Re: SLIDERS (2013): Why did it fail?

ireactions wrote:

Long-winded, rambling, hilariously obsessive, mildly antagonistic rant against Slider_Quinn21 and Informant for refusing to devote the entirety of their lives to a fan fiction project for a TV show in the 1990s and demanding that they answer for their sensible lack of interest

Slider_Quinn21 wrote:

I don't remember this project at all.

lol

(Thought I'd save Transmodiar the trouble.)

Grizzlor wrote:

I always felt Sliders was one of the toughest franchises to write it for.  At least if you were to try to hold to Tracy Torme's vision for the show.  Frankly a good chuck of season 3 was literally BAD fan fiction.  Torme had the characters visit different Earths.  Some had slight differences, others had clearly obvious ones.  Regardless, the best Sliders episodes often were the ones where the crazy worlds forced the team to take on roles or even personas they never expected to.  In a sense, they became actors.  Those were so entertaining.  Also good were the ones where they were forced to examine choices they made, better or worse, that their double may have done differently.  I felt those were the strength of the show, and of Torme's guidance.  Often the Sci-Fi seasons would come close, simply for budgetary reasons.  I guess my point is that too often over the years, Sliders fanfics have focused too much energy into the worlds, the politics, and whatnot.  Does that make for good fanfic?  Maybe not, but it would (if ever rebooted) make for good television.

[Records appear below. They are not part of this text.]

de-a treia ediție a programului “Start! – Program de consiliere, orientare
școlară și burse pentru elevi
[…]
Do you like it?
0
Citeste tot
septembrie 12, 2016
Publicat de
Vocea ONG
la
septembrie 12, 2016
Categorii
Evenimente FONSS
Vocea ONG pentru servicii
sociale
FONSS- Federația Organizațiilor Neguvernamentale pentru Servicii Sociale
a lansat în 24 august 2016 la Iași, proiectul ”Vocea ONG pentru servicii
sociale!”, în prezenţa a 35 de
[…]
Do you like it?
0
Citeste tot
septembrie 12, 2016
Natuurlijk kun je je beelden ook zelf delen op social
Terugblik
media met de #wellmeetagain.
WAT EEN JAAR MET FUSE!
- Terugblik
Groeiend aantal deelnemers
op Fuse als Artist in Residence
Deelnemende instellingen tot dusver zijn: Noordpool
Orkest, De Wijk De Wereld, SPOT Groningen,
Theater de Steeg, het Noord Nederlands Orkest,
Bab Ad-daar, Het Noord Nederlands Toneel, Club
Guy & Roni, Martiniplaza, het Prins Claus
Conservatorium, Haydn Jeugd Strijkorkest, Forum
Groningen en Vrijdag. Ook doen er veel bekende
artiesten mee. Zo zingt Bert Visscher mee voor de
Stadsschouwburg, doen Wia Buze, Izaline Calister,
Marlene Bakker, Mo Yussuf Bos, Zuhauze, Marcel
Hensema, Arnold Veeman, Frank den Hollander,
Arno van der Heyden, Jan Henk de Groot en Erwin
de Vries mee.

I don't think I entirely understand what you are saying, but I am hazarding a guess: you are saying that it was the characters that made SLIDERS fun and the way the parallel worlds put them into one insane situation after another that messed with their identities and morals and convictions -- and SLIDERS was at its best less about the world-building and the alternate histories.

If that's what you are saying -- it's interesting because I disagree, but I don't have the ability to produce material in opposition to your opinions. Alternate histories and world-building, to me, are essential to SLIDERS. To me, a good SLIDERS writer will look at SLIDERS' five seasons and have ideas for a world where energy instead of gold is the dominant currency, where human speech is seen as archaic compared to writing, where the War on Terror never ended, where government spy agencies bought social media, where environmental legislation wound technology backwards to the 30s, where 3D printing made all copyright laws unenforceable.

And to me, a bad SLIDERS writer will look at SLIDERS and come up with a storyline to split the Quinns, resurrect Wade, retrieve the Professor from the Azure Gate Bridge world, finish off the Kromagg Prime arc as per Marc Scott Zicree's original specifications, bring back Logan St. Clair, revisit the FBI agents, etc..

And finally, there are the mediocre SLIDERS writers. The middling ones. The ones who aren't very good at any of the world-building and can see the unresolved plots as a mess that even a resurrected Ernest Hemingway would fail to construct into something readable -- but who have a loving, sincere adoration for the actors and the characters they played and seek to summon the presence of the performers to the page and write script pages so vivid that you can hear Jerry, Sabrina, Cleavant and John saying every single line. Such writers, if particularly obsessed, will then hire a good SLIDERS writer for the princely sum of eighty dollars American to come up with the alt-histories.

Anyway. I'd like to think you're right, Grizzlor, because it would validate the life I've lived, but I personally think you're wrong.